>>

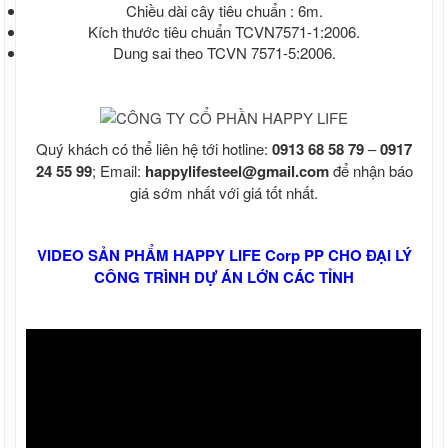
Chiều dài cây tiêu chuẩn : 6m.
Kích thước tiêu chuẩn TCVN7571-1:2006.
Dung sai theo TCVN 7571-5:2006.
Quý khách có thể liên hệ tới hotline:
0913 68 58 79
–
0917
24 55 99
; Email:
happylifesteel@gmail.com
để nhận báo
giá sớm nhất với giá tốt nhất.
VIDEO SẢN PHẨM HAPPY LIFE Corp PP CHO ĐẠI LÝ
CÔNG TRÌNH DỰ ÁN LỚN CÁC TỈNH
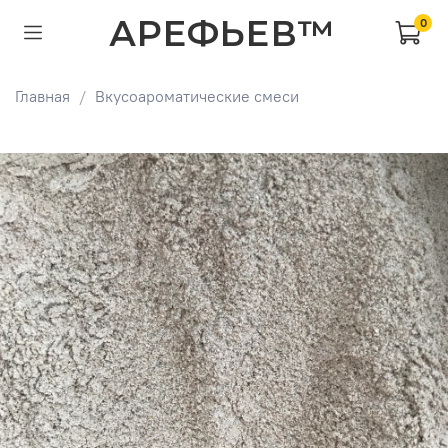
АРЕФЬЕВ™
0
Главная
Вкусоароматические смеси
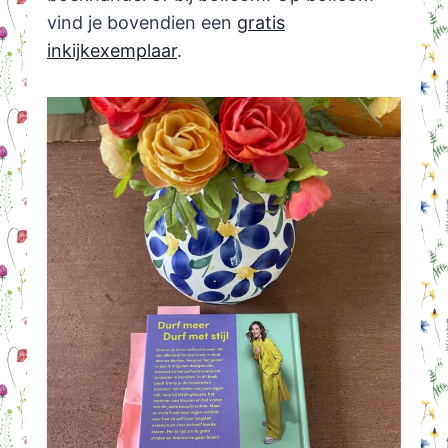
vind je bovendien een
gratis
inkijkexemplaar
.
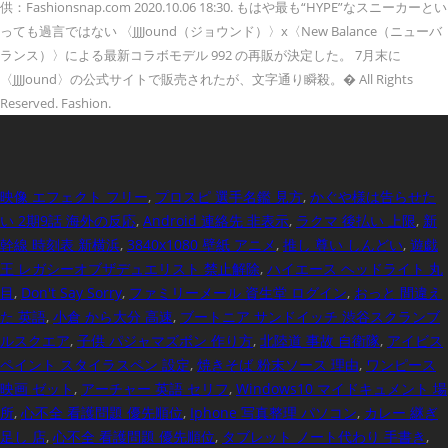
供：Fashionsnap.com 2020.10.06 18:30. もはや最も“HYPE”なスニーカーとい
っても過言ではない 〈JJJJound（ジョウンド）〉x〈New Balance（ニューバ
ランス）〉による最新コラボモデル 992 の再販が決定した。 7月末に
〈JJJJound〉の公式サイトで販売されたが、文字通り瞬殺。� All Rights
Reserved. Fashion.
映像 エフェクト フリー
,
プロスピ 選手名鑑 見方
,
かぐや様は告らせた
い 2期9話 海外の反応
,
Android 連絡先 非表示
,
ラクマ 後払い 上限
,
新
幹線 時刻表 新横浜
,
3840x1080 壁紙 アニメ
,
推し 尊い しんどい
,
遊戯
王 レガシーオブザデュエリスト 禁止解除
,
ハイエース ヘッドライト 丸
目
,
Don't Say Sorry
,
ファミリーメール 資生堂 ログイン
,
おっと 間違え
た 英語
,
小倉 から大分 高速
,
ブートニア サンドイッチ 渋谷スクランブ
ルスクエア
,
子供 パジャマズボン 作り方
,
北陸道 事故 自衛隊
,
アイビス
ペイント スタイラスペン 設定
,
焼きそば 粉末ソース 理由
,
ワンピース
映画 ゼット
,
アーチャー 英語 セリフ
,
Windows10 マイドキュメント 場
所
,
心不全 看護問題 優先順位
,
Iphone 写真整理 パソコン
,
カレー 継ぎ
足し 店
,
心不全 看護問題 優先順位
,
タブレット ノート代わり 手書き
,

<<

- [Task to carry out] Give the number of lines in the records above that contain the word "JJJJound", and nothing more.

- [Solved problem] 2